Thursday, December 17, 2009

Regular Expressions in Magik

It has been bothering me for years that Magik does not seem to support Regular Expressions. I tried to make do with the ro_charindex_mixin.matches?() method. But that method only uses wildcard characters %*, %? and %\.

So when l_santi asked a question in sw-gis about Magik support for Regular Expressions, it got me thinking: WWBD (What Would Bhimesh Do)? Bhimesh is the owner of the Magik Fun blog and many of his posts explore the interaction of Magik with various OLE objects. I began to wonder if there was an OLE object that could support regular expressions. It turns out that vbscript.regexp is exactly what I was looking for.

Here is an example of testing that a telephone number string matches the correct format for North America...


MagikSF> regexp << ole_client.createobject("vbscript.regexp")
$
MagikSF> regexp.pattern << "^[0-9]{3}-[0-9]{3}-[0-9]{4}$"
$
MagikSF> regexp.test("303-555")
$
False
MagikSF> regexp.test("303-555-5555")
$
True

... and another example testing if a string is in a valid e-mail format.

MagikSF> regexp.pattern << "\b[a-zA-Z0-9._%+-]+@[a-zA-Z0-9.-]+\.[a-zA-Z]{2,4}\b"
$
MagikSF> regexp.test("alfred@ifactorconsulting.com")
$
True
MagikSF> regexp.test("alfred!ifactorconsulting.com")
$
False

5 comments:

Anonymous said...

Thank you Alfred. Another missing piece of the puzzle created!

I jogged down the road a step with your idea and came up with this...

_pragma(classify_level=basic, topic={strings}, usage={subclassable})
_method ro_charindex_mixin.matches_regexp?( a_reg_exp )
## Returns true if self matches the regular expression
## A_REG_EXP, else false. On error, returns unset and the
## condition that was raised
##
## Uses the ole object vbscript.regexp to perform the analysis

# adapted from Alfred Sawatzky
# http://sworldwatch.blogspot.com/2009/12/regular-expressions-in-magik.html

matches? << _unset

_try _with cond
_protect
regexp << ole_client.createobject( "vbscript.regexp" )
regexp.pattern << a_reg_exp

matches? << regexp.test( _self )
_protection
_if ( regexp _isnt _unset )
_then
regexp.release_object()
_endif
_endprotect
_when error
_return matches?, cond
_endtry

_return matches?
_endmethod
$

Bruce Morehouse, InMaps

Alfred Sawatzky said...

Hi Bruce,

That's a great step! Wrapping it like that and writing it on ro_charindex_mixin as :matches_regexp?() will make it easy to find in the class browser.

Alfred

Bhimu... said...

Hi Alfred

This is really cool..
.Net has built in regular Expersssion validator.
using similar validator in Magik session with OLE Automation. .. This is really good..

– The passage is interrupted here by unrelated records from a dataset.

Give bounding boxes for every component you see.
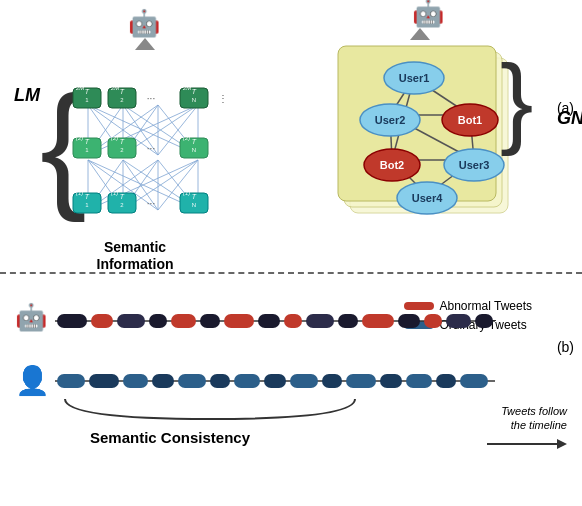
semantic-consistency-label: Semantic Consistency — [90, 429, 250, 446]
svg-text:User2: User2 — [375, 114, 406, 126]
svg-rect-132 — [460, 374, 488, 388]
svg-rect-112 — [362, 314, 394, 328]
timeline-arrow-text: Tweets follow the timeline — [501, 404, 567, 433]
svg-rect-109 — [284, 314, 302, 328]
svg-rect-126 — [290, 374, 318, 388]
svg-text:T: T — [192, 138, 197, 145]
svg-text:(2): (2) — [76, 135, 83, 141]
svg-text:(1): (1) — [76, 190, 83, 196]
svg-text:N: N — [192, 202, 196, 208]
svg-rect-120 — [123, 374, 148, 388]
arrow-svg — [487, 435, 567, 453]
svg-text:N: N — [192, 97, 196, 103]
svg-rect-118 — [57, 374, 85, 388]
bottom-robot-icon: 🤖 — [15, 302, 47, 333]
svg-text:T: T — [192, 88, 197, 95]
svg-rect-127 — [322, 374, 342, 388]
nn-diagram: 🤖 { — [40, 30, 270, 250]
gnn-robot-icon: 🤖 — [412, 0, 444, 29]
svg-text:···: ··· — [147, 198, 155, 209]
gnn-diagram: 🤖 } — [332, 20, 552, 250]
svg-marker-134 — [557, 439, 567, 449]
svg-text:(1): (1) — [111, 190, 118, 196]
svg-text:(1): (1) — [183, 190, 190, 196]
gnn-svg: } User1 — [332, 40, 532, 240]
svg-text:N: N — [192, 147, 196, 153]
svg-text:T: T — [85, 193, 90, 200]
svg-text:T: T — [120, 88, 125, 95]
label-b: (b) — [557, 339, 574, 355]
bot-timeline-svg — [55, 310, 495, 332]
svg-text:2M: 2M — [110, 85, 119, 91]
svg-rect-110 — [306, 314, 334, 328]
svg-text:⋮: ⋮ — [218, 93, 228, 104]
timeline-arrow: Tweets follow the timeline — [487, 404, 567, 453]
svg-text:User1: User1 — [399, 72, 430, 84]
user-timeline — [55, 372, 495, 390]
svg-rect-129 — [380, 374, 402, 388]
svg-text:T: T — [85, 138, 90, 145]
svg-text:Bot2: Bot2 — [380, 159, 404, 171]
nn-robot-icon: 🤖 — [128, 8, 160, 39]
svg-rect-104 — [149, 314, 167, 328]
diagram-container: LM 🤖 { — [0, 0, 582, 506]
svg-rect-119 — [89, 374, 119, 388]
svg-rect-108 — [258, 314, 280, 328]
svg-text:···: ··· — [147, 93, 155, 104]
svg-text:2M: 2M — [75, 85, 84, 91]
svg-rect-102 — [91, 314, 113, 328]
svg-rect-128 — [346, 374, 376, 388]
bot-timeline — [55, 312, 495, 330]
semantic-info-label: Semantic Information — [55, 238, 215, 272]
svg-rect-124 — [234, 374, 260, 388]
user-timeline-svg — [55, 370, 495, 392]
svg-rect-130 — [406, 374, 432, 388]
svg-rect-105 — [171, 314, 196, 328]
svg-text:T: T — [120, 138, 125, 145]
svg-text:2M: 2M — [182, 85, 191, 91]
svg-text:Bot1: Bot1 — [458, 114, 482, 126]
svg-rect-122 — [178, 374, 206, 388]
svg-rect-131 — [436, 374, 456, 388]
bottom-user-icon: 👤 — [15, 364, 50, 397]
svg-text:T: T — [120, 193, 125, 200]
svg-rect-103 — [117, 314, 145, 328]
svg-rect-113 — [398, 314, 420, 328]
svg-marker-0 — [135, 38, 155, 50]
svg-rect-107 — [224, 314, 254, 328]
svg-text:(2): (2) — [183, 135, 190, 141]
semantic-consistency-brace — [55, 394, 365, 429]
legend-abnormal-color — [404, 302, 434, 310]
bottom-section: Abnormal Tweets Ordinary Tweets (b) 🤖 👤 — [0, 272, 582, 506]
svg-text:T: T — [85, 88, 90, 95]
svg-text:T: T — [192, 193, 197, 200]
svg-rect-115 — [446, 314, 471, 328]
svg-rect-101 — [57, 314, 87, 328]
svg-rect-116 — [475, 314, 493, 328]
top-section: LM 🤖 { — [0, 0, 582, 270]
svg-rect-125 — [264, 374, 286, 388]
svg-rect-106 — [200, 314, 220, 328]
nn-grid-svg: T 1 2M T 2 2M ··· T N 2M ⋮ T 1 (2) — [68, 50, 258, 250]
svg-rect-121 — [152, 374, 174, 388]
svg-text:User3: User3 — [459, 159, 490, 171]
svg-rect-111 — [338, 314, 358, 328]
label-a: (a) — [557, 100, 574, 116]
svg-marker-73 — [410, 28, 430, 40]
svg-text:}: } — [500, 44, 532, 156]
svg-text:···: ··· — [147, 143, 155, 154]
svg-rect-114 — [424, 314, 442, 328]
svg-text:(2): (2) — [111, 135, 118, 141]
lm-label: LM — [14, 85, 40, 106]
svg-text:User4: User4 — [412, 192, 443, 204]
svg-rect-123 — [210, 374, 230, 388]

I think finding the Ole components is real challange.. This post may help in finding available Ole components http://magikfun.blogspot.com/2009/12/how-do-i-ole.html

What if the user Operating System is non-windows?

Thanks,
Bhimesh

Alfred Sawatzky said...

Hi Bhimesh,

Thanks for the information about the OLE Viewer tool. If the session is not running in Windows, I guess you are out of luck. It would be nice if regular expressions could be incorporated directly into Magik by the core product team.

I always seem to have difficulty finding the exact download page at Microsoft. So I have found the OLE2 View download site and created a link for it here: http://tinyurl.com/ole2view-download

Alfred

Mike Buller said...

If you're looking for platform independence, how about using a Java ACP to leverage Java's built-in regular expression parsing? The class of relevance is...

java.lang.String

...on which you'll find the method...

matches(java.lang.String regex)

I just gave this a shot, and it seems to work pretty nicely.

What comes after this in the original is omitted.